REQUIRED WORK >>
Retype the following data exactly, but leave its pictures out.

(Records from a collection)
○ ○ ○

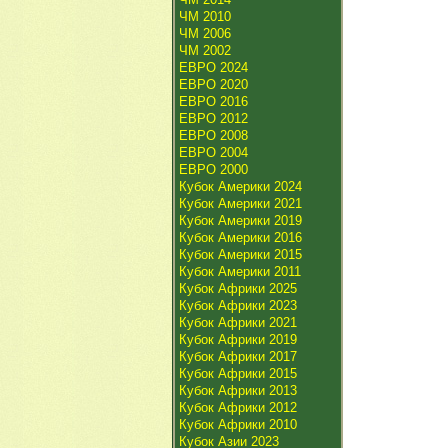
ЧМ 2010
ЧМ 2006
ЧМ 2002
ЕВРО 2024
ЕВРО 2020
ЕВРО 2016
ЕВРО 2012
ЕВРО 2008
ЕВРО 2004
ЕВРО 2000
Кубок Америки 2024
Кубок Америки 2021
Кубок Америки 2019
Кубок Америки 2016
Кубок Америки 2015
Кубок Америки 2011
Кубок Африки 2025
Кубок Африки 2023
Кубок Африки 2021
Кубок Африки 2019
Кубок Африки 2017
Кубок Африки 2015
Кубок Африки 2013
Кубок Африки 2012
Кубок Африки 2010
Кубок Азии 2023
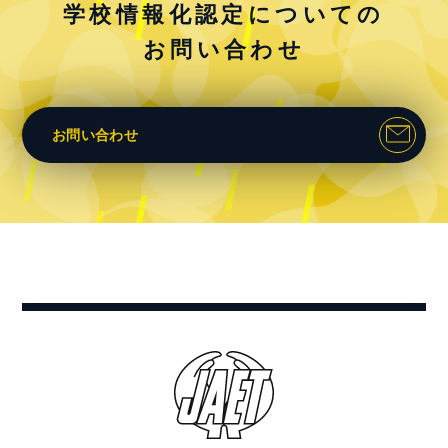
学校情報化認定についての
お問い合わせ
お問い合わせ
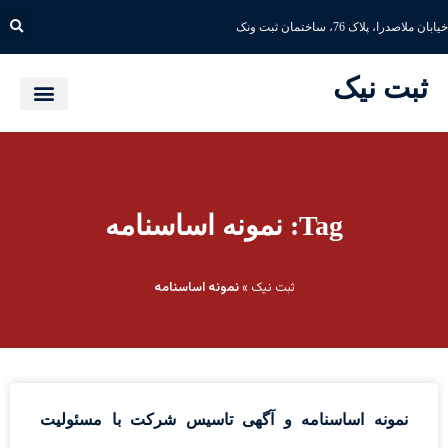
خیابان ملاصدرا، پلاک 76، ساختمان ثبت ونک
ثبت نیک
Tag: نمونه اساسنامه
ثبت نیک
»
نمونه اساسنامه
نمونه اساسنامه و آگهی تاسیس شرکت با مسئولیت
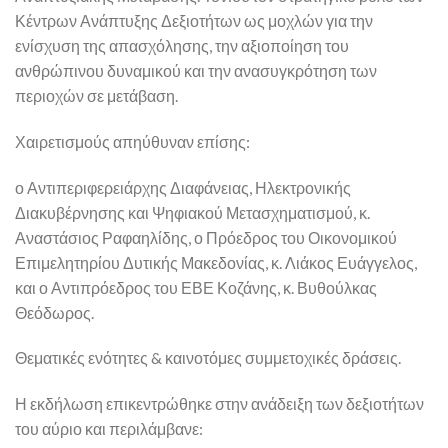
Κέντρων Ανάπτυξης Δεξιοτήτων ως μοχλών για την
ενίσχυση της απασχόλησης, την αξιοποίηση του
ανθρώπινου δυναμικού και την ανασυγκρότηση των
περιοχών σε μετάβαση.
Χαιρετισμούς απηύθυναν επίσης:
ο Αντιπεριφερειάρχης Διαφάνειας, Ηλεκτρονικής
Διακυβέρνησης και Ψηφιακού Μετασχηματισμού, κ.
Αναστάσιος Ραφαηλίδης, ο Πρόεδρος του Οικονομικού
Επιμελητηρίου Δυτικής Μακεδονίας, κ. Λιάκος Ευάγγελος,
και ο Αντιπρόεδρος του ΕΒΕ Κοζάνης, κ. Βυθούλκας
Θεόδωρος.
Θεματικές ενότητες & καινοτόμες συμμετοχικές δράσεις.
Η εκδήλωση επικεντρώθηκε στην ανάδειξη των δεξιοτήτων
του αύριο και περιλάμβανε:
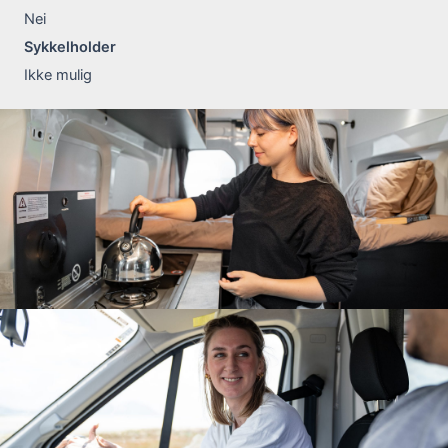
Nei
Sykkelholder
Ikke mulig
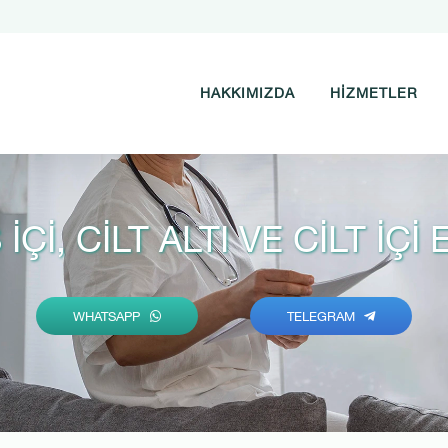
HAKKIMIZDA
HIZMETLER
 İÇI, CILT ALTI VE CILT İÇ
WHATSAPP
TELEGRAM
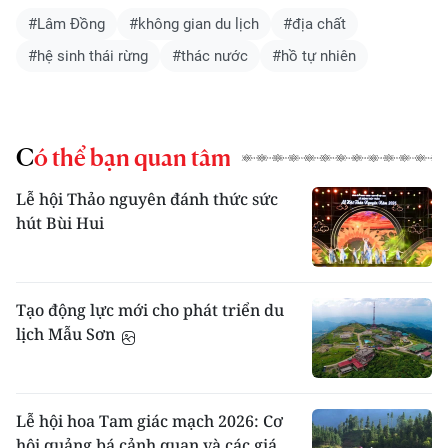
#Lâm Đồng
#không gian du lịch
#địa chất
#hệ sinh thái rừng
#thác nước
#hồ tự nhiên
Có thể bạn quan tâm
Lễ hội Thảo nguyên đánh thức sức
hút Bùi Hui
Tạo động lực mới cho phát triển du
lịch Mẫu Sơn
Lễ hội hoa Tam giác mạch 2026: Cơ
hội quảng bá cảnh quan và các giá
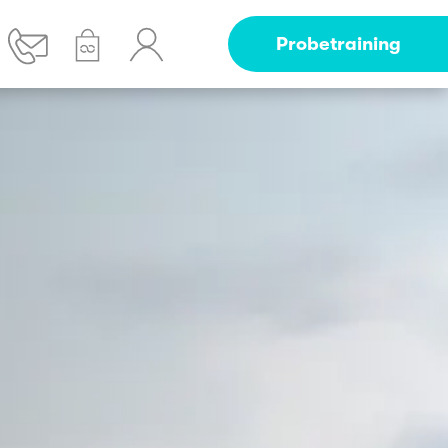
Probetraining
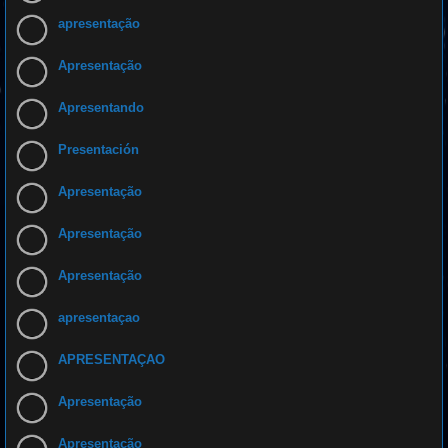
apresentação
Apresentação
Apresentando
Presentación
Apresentação
Apresentação
Apresentação
apresentaçao
APRESENTAÇAO
Apresentação
Apresentação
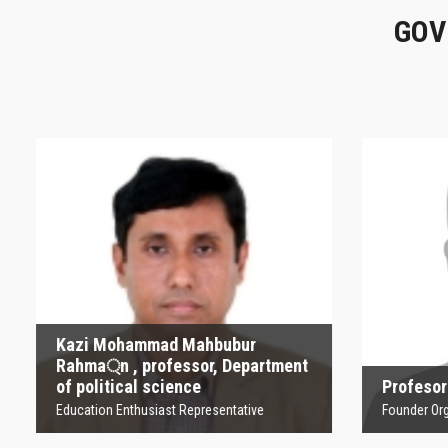
GOV
Kazi Mohammad
Mahbubur Rahma্‌n ,
P
professor, Department
of political science
Founder
Education Enthusiast Representative
Kazi Mohammad Mahbubur
Rahma্‌n , professor, Department
of political science
Profesor
Education Enthusiast Representative
Founder Orga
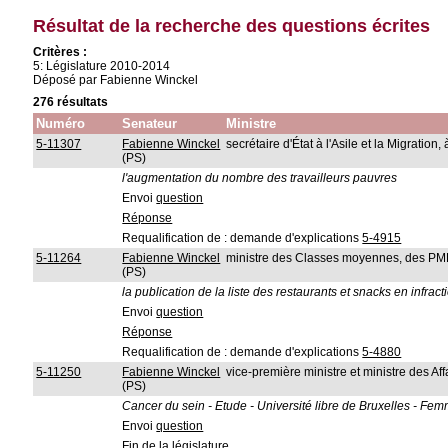
Résultat de la recherche des questions écrites
Critères :
5: Législature 2010-2014
Déposé par Fabienne Winckel
276 résultats
Numéro
Senateur
Ministre
5-11307
Fabienne Winckel
secrétaire d'État à l'Asile et la Migration,
(PS)
l'augmentation du nombre des travailleurs pauvres
Envoi
question
Réponse
Requalification de : demande d'explications
5-4915
5-11264
Fabienne Winckel
ministre des Classes moyennes, des PME,
(PS)
la publication de la liste des restaurants et snacks en infra
Envoi
question
Réponse
Requalification de : demande d'explications
5-4880
5-11250
Fabienne Winckel
vice-première ministre et ministre des Aff
(PS)
Cancer du sein - Etude - Université libre de Bruxelles - F
Envoi
question
Fin de la législature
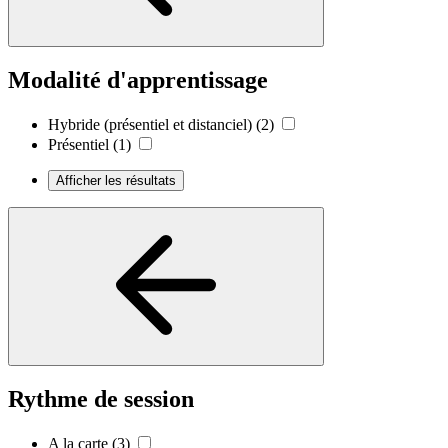
Modalité d'apprentissage
Hybride (présentiel et distanciel)
(2)
Présentiel
(1)
Afficher les résultats
Rythme de session
A la carte
(3)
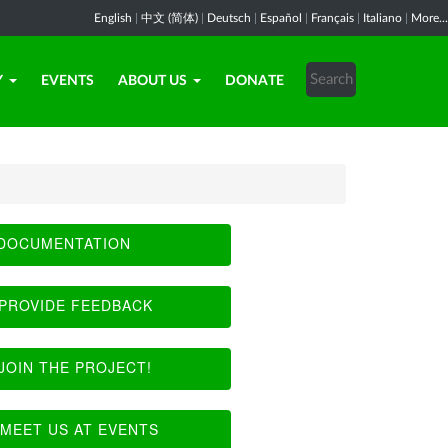
English
|
中文 (简体)
|
Deutsch
|
Español
|
Français
|
Italiano
|
More...
Y
EVENTS
ABOUT US
DONATE
DOCUMENTATION
PROVIDE FEEDBACK
JOIN THE PROJECT!
MEET US AT EVENTS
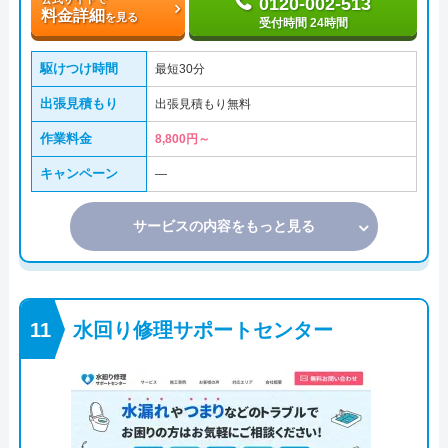
0120-002-513
料金詳細
を見る
受付時間 24時間
駆けつけ時間
最短30分
出張見積もり
出張見積もり無料
作業料金
8,800円～
キャンペーン
―
サービスの内容をもっと見る
水回り修理サポートセンター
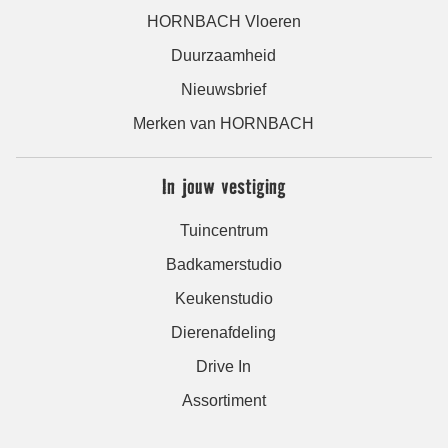
HORNBACH Vloeren
Duurzaamheid
Nieuwsbrief
Merken van HORNBACH
In jouw vestiging
Tuincentrum
Badkamerstudio
Keukenstudio
Dierenafdeling
Drive In
Assortiment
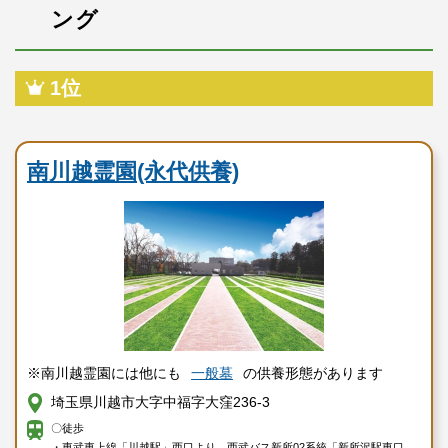
ング
1位
民営霊園
南川越霊園(永代供養)
※南川越霊園には他にも
一般墓
の供養形態があります
埼玉県川越市大字中福字大窪236-3
〇徒歩
・東武東上線「川越駅」西口より、西武バス新所02系統「新所沢駅東口」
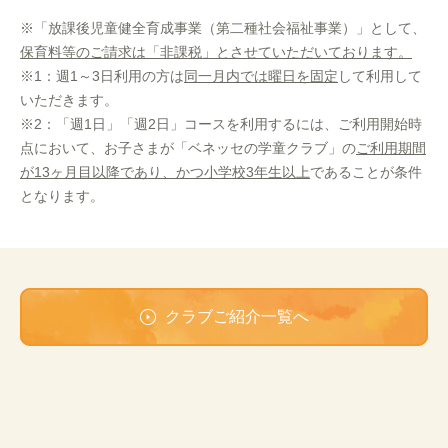
※「放課後児童健全育成事業（第二種社会福祉事業）」として、
保育料等のご請求は「非課税」とさせていただいております。
※1：週1～3日利用の方は
同一月内では曜日を固定
して利用して
いただきます。
※2：「週1日」「週2日」コースを利用するには、ご利用開始時
点において、お子さまが「ベネッセの学童クラブ」の
ご利用期間
が13ヶ月目以降であり、かつ小学校3年生以上
であることが条件
となります。
クラブご紹介一覧へ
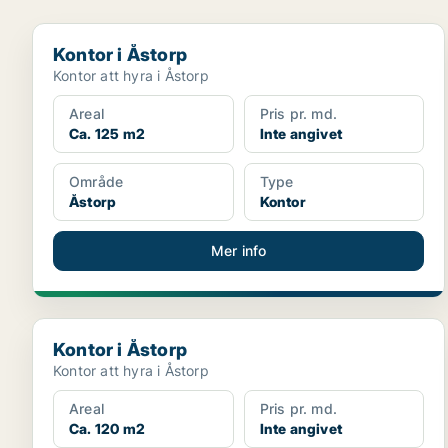
Kontor i Åstorp
Kontor i Åstorp
Kontor att hyra i Åstorp
Areal
Pris pr. md.
Ca. 125 m2
Inte angivet
Område
Type
Åstorp
Kontor
Mer info
Kontor i Åstorp
Kontor i Åstorp
Kontor att hyra i Åstorp
Areal
Pris pr. md.
Ca. 120 m2
Inte angivet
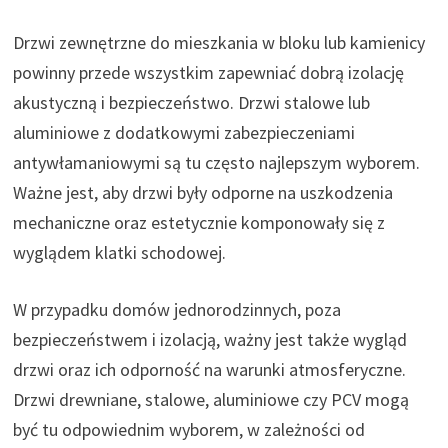
Drzwi zewnętrzne do mieszkania w bloku lub kamienicy
powinny przede wszystkim zapewniać dobrą izolację
akustyczną i bezpieczeństwo. Drzwi stalowe lub
aluminiowe z dodatkowymi zabezpieczeniami
antywłamaniowymi są tu często najlepszym wyborem.
Ważne jest, aby drzwi były odporne na uszkodzenia
mechaniczne oraz estetycznie komponowały się z
wyglądem klatki schodowej.
W przypadku domów jednorodzinnych, poza
bezpieczeństwem i izolacją, ważny jest także wygląd
drzwi oraz ich odporność na warunki atmosferyczne.
Drzwi drewniane, stalowe, aluminiowe czy PCV mogą
być tu odpowiednim wyborem, w zależności od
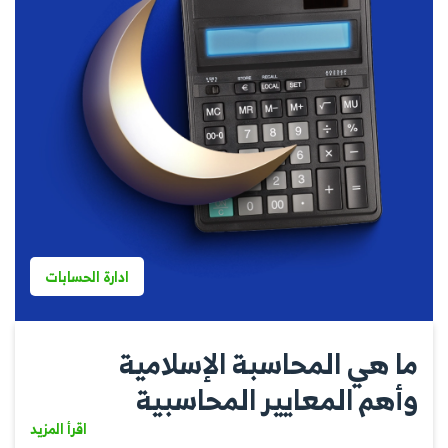
ادارة الحسابات
ما هي المحاسبة الإسلامية
وأهم المعايير المحاسبية
اقرأ المزيد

○ ○ ○

SOLUTION TO THIS EXERCISE >>
ЧМ 2010
ЧМ 2006
ЧМ 2002
ЕВРО 2024
ЕВРО 2020
ЕВРО 2016
ЕВРО 2012
ЕВРО 2008
ЕВРО 2004
ЕВРО 2000
Кубок Америки 2024
Кубок Америки 2021
Кубок Америки 2019
Кубок Америки 2016
Кубок Америки 2015
Кубок Америки 2011
Кубок Африки 2025
Кубок Африки 2023
Кубок Африки 2021
Кубок Африки 2019
Кубок Африки 2017
Кубок Африки 2015
Кубок Африки 2013
Кубок Африки 2012
Кубок Африки 2010
Кубок Азии 2023
学校情報化認定についての
お問い合わせ
お問い合わせ
خیابان ملاصدرا، پلاک 76، ساختمان ثبت ونک
ثبت نیک
Tag: نمونه اساسنامه
ثبت نیک
»
نمونه اساسنامه
نمونه اساسنامه و آگهی تاسیس شرکت با مسئولیت
Κέντρων Ανάπτυξης Δεξιοτήτων ως μοχλών για την
ενίσχυση της απασχόλησης, την αξιοποίηση του
ανθρώπινου δυναμικού και την ανασυγκρότηση των
περιοχών σε μετάβαση.
Χαιρετισμούς απηύθυναν επίσης:
ο Αντιπεριφερειάρχης Διαφάνειας, Ηλεκτρονικής
Διακυβέρνησης και Ψηφιακού Μετασχηματισμού, κ.
Αναστάσιος Ραφαηλίδης, ο Πρόεδρος του Οικονομικού
Επιμελητηρίου Δυτικής Μακεδονίας, κ. Λιάκος Ευάγγελος,
και ο Αντιπρόεδρος του ΕΒΕ Κοζάνης, κ. Βυθούλκας
Θεόδωρος.
Θεματικές ενότητες & καινοτόμες συμμετοχικές δράσεις.
Η εκδήλωση επικεντρώθηκε στην ανάδειξη των δεξιοτήτων
του αύριο και περιλάμβανε:
Nei
Sykkelholder
Ikke mulig
HAKKIMIZDA
HIZMETLER
 İÇI, CILT ALTI VE CILT İÇ
WHATSAPP
TELEGRAM
#Lâm Đồng
#không gian du lịch
#địa chất
#hệ sinh thái rừng
#thác nước
#hồ tự nhiên
Có thể bạn quan tâm
Lễ hội Thảo nguyên đánh thức sức
hút Bùi Hui
Tạo động lực mới cho phát triển du
lịch Mẫu Sơn
Lễ hội hoa Tam giác mạch 2026: Cơ
hội quảng bá cảnh quan và các giá
Probetraining
apresentação
Apresentação
Apresentando
Presentación
Apresentação
Apresentação
Apresentação
apresentaçao
APRESENTAÇAO
Apresentação
Apresentação
GOV
Kazi Mohammad
Mahbubur Rahma্‌n ,
P
professor, Department
of political science
Founder
Education Enthusiast Representative
Kazi Mohammad Mahbubur
Rahma্‌n , professor, Department
of political science
Profesor
Education Enthusiast Representative
Founder Orga
Résultat de la recherche des questions écrites
Critères :
5: Législature 2010-2014
Déposé par Fabienne Winckel
276 résultats
Numéro
Senateur
Ministre
5-11307
Fabienne Winckel
secrétaire d'État à l'Asile et la Migration,
(PS)
l'augmentation du nombre des travailleurs pauvres
Envoi
question
Réponse
Requalification de : demande d'explications
5-4915
5-11264
Fabienne Winckel
ministre des Classes moyennes, des PME,
(PS)
la publication de la liste des restaurants et snacks en infra
Envoi
question
Réponse
Requalification de : demande d'explications
5-4880
5-11250
Fabienne Winckel
vice-première ministre et ministre des Aff
(PS)
Cancer du sein - Etude - Université libre de Bruxelles - F
Envoi
question
Fin de la législature
Modalité d'apprentissage
Hybride (présentiel et distanciel)
(2)
Présentiel
(1)
Afficher les résultats
Rythme de session
A la carte
(3)
English
|
中文 (简体)
|
Deutsch
|
Español
|
Français
|
Italiano
|
More...
Y
EVENTS
ABOUT US
DONATE
DOCUMENTATION
PROVIDE FEEDBACK
JOIN THE PROJECT!
MEET US AT EVENTS
0120-002-513
料金詳細
を見る
受付時間 24時間
駆けつけ時間
最短30分
出張見積もり
出張見積もり無料
作業料金
8,800円～
キャンペーン
―
サービスの内容をもっと見る
水回り修理サポートセンター
HORNBACH Vloeren
Duurzaamheid
Nieuwsbrief
Merken van HORNBACH
In jouw vestiging
Tuincentrum
Badkamerstudio
Keukenstudio
Dierenafdeling
Drive In
Assortiment
ング
1位
民営霊園
南川越霊園(永代供養)
※南川越霊園には他にも
一般墓
の供養形態があります
埼玉県川越市大字中福字大窪236-3
〇徒歩
・東武東上線「川越駅」西口より、西武バス新所02系統「新所沢駅東口」
※「放課後児童健全育成事業（第二種社会福祉事業）」として、
保育料等のご請求は「非課税」とさせていただいております。
※1：週1～3日利用の方は
同一月内では曜日を固定
して利用して
いただきます。
※2：「週1日」「週2日」コースを利用するには、ご利用開始時
点において、お子さまが「ベネッセの学童クラブ」の
ご利用期間
が13ヶ月目以降であり、かつ小学校3年生以上
であることが条件
となります。
クラブご紹介一覧へ
Kontor i Åstorp
Kontor i Åstorp
Kontor att hyra i Åstorp
Areal
Pris pr. md.
Ca. 125 m2
Inte angivet
Område
Type
Åstorp
Kontor
Mer info
Kontor i Åstorp
Kontor i Åstorp
Kontor att hyra i Åstorp
Areal
Pris pr. md.
Ca. 120 m2
Inte angivet
Drzwi zewnętrzne do mieszkania w bloku lub kamienicy
powinny przede wszystkim zapewniać dobrą izolację
akustyczną i bezpieczeństwo. Drzwi stalowe lub
aluminiowe z dodatkowymi zabezpieczeniami
antywłamaniowymi są tu często najlepszym wyborem.
Ważne jest, aby drzwi były odporne na uszkodzenia
mechaniczne oraz estetycznie komponowały się z
wyglądem klatki schodowej.
W przypadku domów jednorodzinnych, poza
bezpieczeństwem i izolacją, ważny jest także wygląd
drzwi oraz ich odporność na warunki atmosferyczne.
Drzwi drewniane, stalowe, aluminiowe czy PCV mogą
być tu odpowiednim wyborem, w zależności od
ادارة الحسابات
ما هي المحاسبة الإسلامية
وأهم المعايير المحاسبية
اقرأ المزيد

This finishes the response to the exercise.